At least that was the theory. Things turned from promising to pretty dreary in a matter of a few days. Instead of the perfect fall conditions, rain and drizzle moved in and it looked like the planned outdoor ceremony would have to be changed. All in all this wasn’t a bad thing, since plan “B” was well established — the main room at Sterling National can accommodate an indoor ceremony. The staff had things well under control in transitioning from a dinner setup when, just 25 minutes before the formalities were to begin, there was a very small break in the weather and just a glimmer of hope that getting married outside was still a possibility. One small challenge was that NOTHING was set up in the original location because of the wet conditions. No chairs, no flowers, no sound (did I mention that I had the responsibility for sound at the ceremony?) But the thing that overrode all of that was the “can do” attitude of everyone, and I mean EVERYONE, involved in the process. If I hadn’t been so busy scrambling to set up my small sound system in record time, it would have been wonderful to just sit back and watch an entire crew quickly and confidently make things happen. I can’t think of a time when I was so impressed watching a group work so well as a team. Of special note, and worthy of special comment, was the event manager, Ally Wood. Ally’s cool under pressure was extraordinary and her willingness to, quite literally, get her hands dirty along with everyone else won my respect.

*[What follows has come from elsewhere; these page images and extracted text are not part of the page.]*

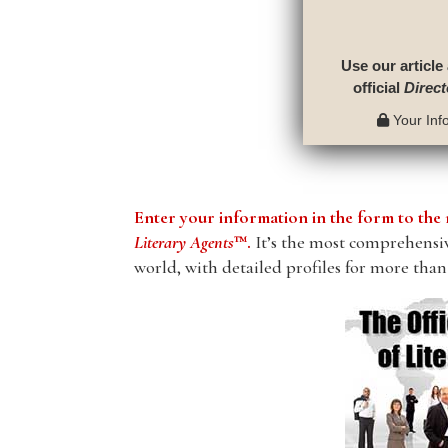
Use our article
official
Direct
Your Info
Enter your information in the form to t
Literary Agents
™.
It’s the most comprehensive
world, with detailed profiles for more than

The resulting ceremony went off without a hitch. Becca was gorgeous in her gown and she and Chris seemed truly happy and pleased that they were able to have things the way they had originally envisioned it. The guests were just fabulous, seemingly unconcerned with the slightly damp conditions and sharing in the celebration. As is usually the case when there is a shared challenge, it seemed to crank the party atmosphere into a slightly higher gear when that time of the evening rolled around. The energy level could not have been higher and I think that just about everyone took a turn on the dance floor.
Becca and Chris were as fun a couple as I could have hoped for and I wish them the best. They have a new marriage and a new home. What’s the big deal about a bit of rain to make things a little interesting?
I do. Without question…
I like to talk about the concept of finding the right “fit” when interviewing wedding vendors. It really goes both ways because, from my perspective, not every person who makes initial contact with me is my ideal customer. If the last few years are any indication, identifying that fit has become very effective and I couldn’t be happier with, or more proud of, the relationships that have been built. It’s a labor of love to help create a wedding celebration that is both tasteful and FUN. And my customers give back to me.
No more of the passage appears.